La poule a pondu ses œufs, toute seule comme une grande, et les couve jalousement. Le coq, chaud comme un geyser islandais, tendu comme un string de danseuse de samba, pointe ses attributs érectiles et colorés.
Il entame sa technique d’approche et de séduction. Roulant de la prunelle, les ergots bien plantés dans le sol meuble du poulailler, il déclare d’une voix enjôleuse :« T’as de beaux œufs tu sais ! » (Je sais, elle est facile, mais je n’ai pas pu résister !).
La poule, flattée et orgueilleuse, glousse de contentement, se dandine pour montrer ses œufs, soulève la croupe et Hops ! Le coq, rapide come l’éclair, s’immisce entre le nid et le bas du dos de l’être désiré, sort son bistouquet en forme de tube de dentifrice, ( Et oui, c’est comme ça chez le coq ! Le cochon l’a en forme de tire bouchon, très pratique pour boire le Beaujolais nouveau, et le dindon en forme de guidon de bicyclette, mais la nature est ainsi faite…)
Il s’introduit, s’épanche après quelques soubresauts nerveux, se retire promptement et sans un regard pour son éphémère partenaire, se meut d’une démarche chaloupée, qu’un Aldo Maccione ne renierait sûrement pas, vers le nid suivant.
La poule, à peine troublée par l’événement, car avec le fils du fermier et ses copains bourrés, elle en a vu d’autres, secoue ses plumes et se rassoit délicatement sur ses tendre œufs.

Et c’est là que la magie de la nature opère ! L’action dynamique et calorifugeuse du coq, qui a chauffé le fin duvet autour du périnée de la poule, permet à cette dernière de communiquer, en se rasseyant, cette force vitale, ce surplus énergétique à la coquille de ses œufs, qui instantanément deviennent féconds.
Un petit embryon, gros comme une tête d’épingle, subitement se forme à l’intérieur du jaune de l’œuf, commence son développement pour donner, 14 mois, 56 jours, 35 heures plus tard, un ravissant petit poussin qui pépiera d’impatience, sous l’œil attendri et inquiet de sa chère maman.
Je tiens à stipuler à notre adorable lectrice, que si des fautes apparaissaient de nouveau, qu’elle n’hésite pas à nous le faire savoir et à apporter les corrections nécessaires, «  car il serait dommage que des erreurs sans importance puissent donner prétexte à certains pour remettre en cause l’exactitude d’articles beaucoup plus sérieux. » pour reprendre les termes de notre Procuratrice Générale.

Car l’Heure est grave, et la Plaisanterie n’est pas de mise.

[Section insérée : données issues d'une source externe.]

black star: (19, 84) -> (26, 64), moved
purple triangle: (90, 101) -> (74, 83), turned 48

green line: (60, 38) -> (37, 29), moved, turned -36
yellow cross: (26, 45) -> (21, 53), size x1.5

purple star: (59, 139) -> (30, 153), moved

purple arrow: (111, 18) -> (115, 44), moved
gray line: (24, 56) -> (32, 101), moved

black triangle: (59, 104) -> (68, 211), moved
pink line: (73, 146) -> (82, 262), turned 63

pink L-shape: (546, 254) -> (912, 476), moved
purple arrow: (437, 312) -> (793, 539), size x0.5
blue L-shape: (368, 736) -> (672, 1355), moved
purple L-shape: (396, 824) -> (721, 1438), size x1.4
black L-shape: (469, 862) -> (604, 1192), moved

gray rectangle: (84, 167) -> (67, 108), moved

Non mais il ne manquerait plus que le Lot en Action ressemble au Figaro ou à l’Express ! Pourquoi pas au Journal des Echos pendant qu’on y est, journal racheté par l’impayable et facétieux Bernard Arnault, grand copain à Stéphane Guillon et à Moustique, faut il le préciser...

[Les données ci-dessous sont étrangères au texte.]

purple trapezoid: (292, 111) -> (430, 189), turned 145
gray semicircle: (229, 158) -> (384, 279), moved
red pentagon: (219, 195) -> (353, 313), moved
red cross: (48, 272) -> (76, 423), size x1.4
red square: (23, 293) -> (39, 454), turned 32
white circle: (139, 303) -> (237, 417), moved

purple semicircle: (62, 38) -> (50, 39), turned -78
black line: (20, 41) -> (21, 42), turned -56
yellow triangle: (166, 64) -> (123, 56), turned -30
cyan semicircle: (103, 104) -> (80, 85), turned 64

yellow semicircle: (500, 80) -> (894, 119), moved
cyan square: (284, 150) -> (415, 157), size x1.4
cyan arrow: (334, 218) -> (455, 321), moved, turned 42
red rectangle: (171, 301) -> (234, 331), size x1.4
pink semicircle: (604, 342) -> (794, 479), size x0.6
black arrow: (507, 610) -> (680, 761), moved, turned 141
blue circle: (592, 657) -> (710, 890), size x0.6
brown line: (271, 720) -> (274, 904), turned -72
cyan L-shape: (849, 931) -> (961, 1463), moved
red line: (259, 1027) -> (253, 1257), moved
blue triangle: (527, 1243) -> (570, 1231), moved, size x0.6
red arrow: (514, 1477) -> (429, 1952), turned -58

Puisque nous en sommes au registre reproduction, cela vous intéresserait il de savoir comment d’autres espèces deviennent fécondes ? Les bonobos par exemple. Les bonobos sont des panidés, membres de la famille des hominidés et de l’ordre des primates, dotés d’une longue queue, souple et musclée, (Calmez vous les filles !) qui leur permet de s’accrocher aux branches des arbres et de conserver leurs deux mains libres.
Ainsi Madame fait la vaisselle, tricote ou feuillette le catalogue des 3 Suisses. Monsieur, pragmatique et responsable, installe un nouveau doseur sur la bouteille de pastis, surveille les cours de la Bourse ou joue au Poker en ligne, le tout d’une seule main, car le bonobo mâle est très habile de ses doigts.

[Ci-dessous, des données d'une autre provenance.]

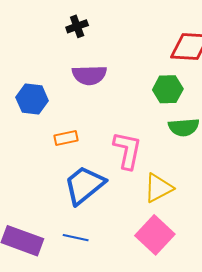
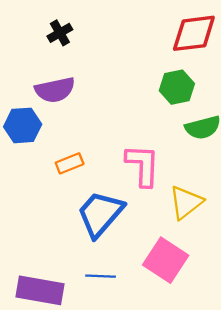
purple semicircle: (89, 75) -> (55, 90), moved
pink square: (155, 235) -> (166, 260), moved

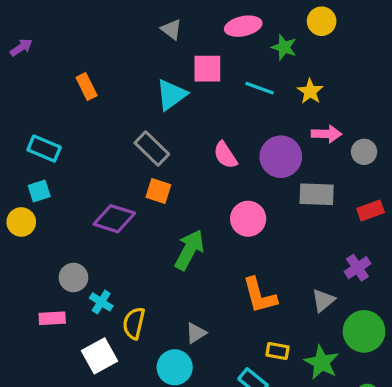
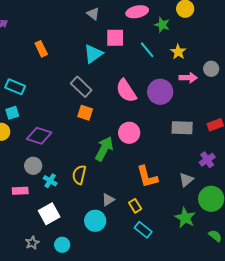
cyan line: (260, 88) -> (147, 50), turned 30
gray circle: (364, 152) -> (211, 69), moved
pink semicircle: (225, 155) -> (126, 91), size x1.4
gray rectangle: (317, 194) -> (182, 128), moved
purple diamond: (114, 219) -> (39, 136), moved
pink circle: (248, 219) -> (129, 133), moved
yellow semicircle: (134, 323) -> (79, 175), moved
yellow rectangle: (278, 351) -> (135, 206), moved, turned 48

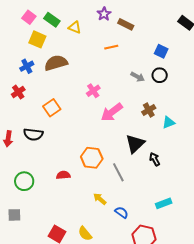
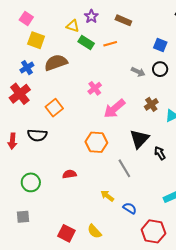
purple star: (104, 14) -> (91, 16), moved
green rectangle: (52, 20) -> (86, 43), moved
red cross: (18, 92) -> (20, 94), size x1.5
orange hexagon: (92, 158) -> (96, 142), moved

Mais que fait-il de son autre main ? C’est là que la magie de la nature opère une 2ème fois ! D’une manière nonchalante, il lève le bras, index tendu, et l’enfonce négligemment dans l’anus d’une bonobo femelle qui se trouve sur la branche supérieure.
Tous les bonobos mâles font de même, de branche en branche, jusqu’à la canopée. C’est ainsi que les bonobos femelles deviennent fécondes, car le mâle aurait beau, dans la moiteur du crépuscule qui enveloppe la forêt congolaise, s’escrimer sur sa femelle, aucun fruit ne naitrait de ce coït arboricole, s’il n’y avait eu au préalable l’exercice incontournable du doigt dans le cul.
Je précise au passage que les bonobos ne descendent jamais de leurs arbres et qu’ils exécutent toutes les tâches qu’il est donné de réaliser à un singe évolué, entre feuillage et branchage, car au sol, la panthère rôde…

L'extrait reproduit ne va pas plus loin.